”個”として

”個”として生きる。それは生命的にということではなくて精神的にだ。人は”個”として生きているなんてそんなこと考えずに生きている。当たり前だ。だけども、実は”個”として生きている瞬間は案外短いんじゃないだろうか?

子供の頃は「○○さんの息子さん」という位置付けで生きている。それは両親ありきでの存在だ。到底”個”として生きているとは言えない。少し成長すると、今度は「○○ちゃんのお兄ちゃん」などと、なぜか後から生まれた妹を主体で呼ばれることも多くなる。こういう誰かありきの人生は中学生卒業あたりまで続いてしまう。

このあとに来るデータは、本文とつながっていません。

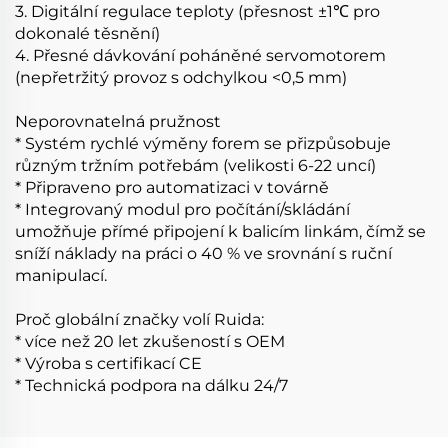
3. Digitální regulace teploty (přesnost ±1℃ pro
dokonalé těsnění)
4. Přesné dávkování poháněné servomotorem
(nepřetržitý provoz s odchylkou <0,5 mm)
Neporovnatelná pružnost
* Systém rychlé výměny forem se přizpůsobuje
různým tržním potřebám (velikosti 6-22 uncí)
* Připraveno pro automatizaci v továrně
* Integrovaný modul pro počítání/skládání
umožňuje přímé připojení k balicím linkám, čímž se
sníží náklady na práci o 40 % ve srovnání s ruční
manipulací.
Proč globální značky volí Ruida:
* více než 20 let zkušeností s OEM
* Výroba s certifikací CE
* Technická podpora na dálku 24/7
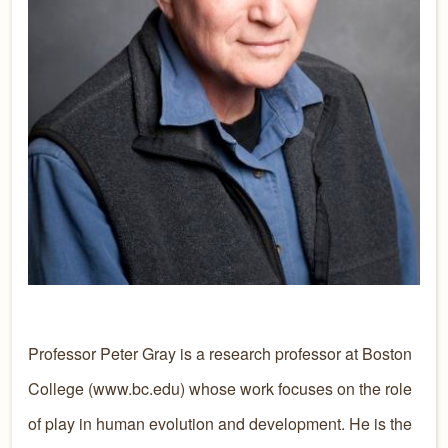
Professor Peter Gray is a research professor at Boston
College (www.bc.edu) whose work focuses on the role
of play in human evolution and development. He is the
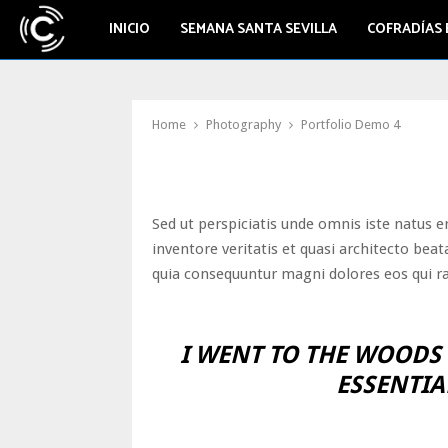
INICIO
SEMANA SANTA SEVILLA
COFRADÍAS 
Home
Photography
Portfolio Demo 4
Sed ut perspiciatis unde omnis iste natus 
inventore veritatis et quasi architecto bea
quia consequuntur magni dolores eos qui r
I WENT TO THE WOODS 
ESSENTIAL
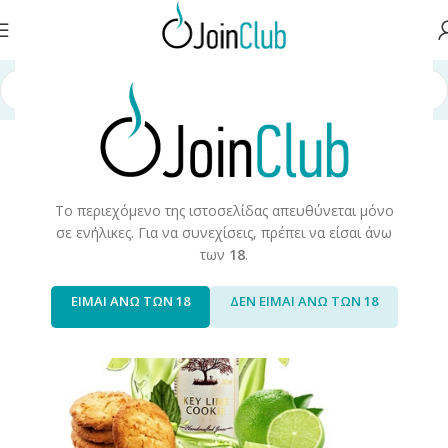
ή σελίδα
/
Υγρά Αναπλήρωσης
/
Long Fills
/
Long Fills 60ml
/
Ripe Vapes
Το περιεχόμενο της ιστοσελίδας απευθύνεται μόνο
σε ενήλικες. Για να συνεχίσεις, πρέπει να είσαι άνω
των
18
.
ΕΙΜΑΙ ΑΝΩ ΤΩΝ 18
ΔΕΝ ΕΙΜΑΙ ΑΝΩ ΤΩΝ 18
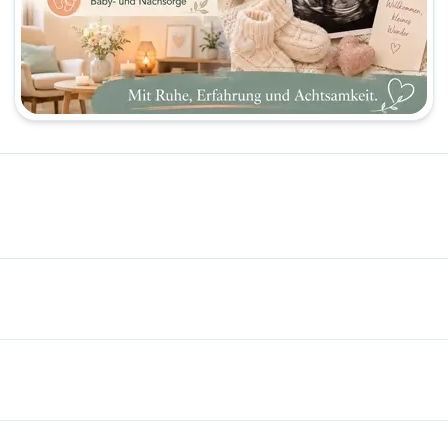
Wiesbaden 🌸🇮🇷 🟡 TL;DR - Kurz &amp; Knapp Dr. Farzaneh Badb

高校生になるとようやく”個”としての人生が始まる。妙に生きるということを意識し始める。なぜ生きている?だとか死んだらどこにいく?だとかそういう類のことを意識し始まる。けれども、ようやく”個”としていきることを手に入れたにも関わらず人はすぐにそれを手放すことを選択してしまう。

社会人になり「○○会社の方」という社会的ポジションありきの人生が始まる。さらに結婚し子供が生まれると「○○さんちの旦那さん」とか「○○ちゃんのお父さん」などなど、どんどん”個”から遠くなっていく。実際に”個”である時間はトイレかお風呂の中だけなんじゃないだろうか?なんて思う。

誰かの為に何かがしたい。それは素晴らしいことだと思う。だけども、誰でもない自分のためだけに生きる時間というのは必要なんじゃないだろうか?その空間は誰も巻き込まず、己のみの空間。己のみの時間。

そこで生まれた何か。例えば、言葉だったり曲だったり作ったアプリだったり誰かと何かがしたいというアイデアだったり。そういう想いを発信したい。それが俺にとっての”個”なのかもしれない。いつまでのハンドルネームでブログを描いたりしてるのも”個”を意識させる為の手段なのかもしれない。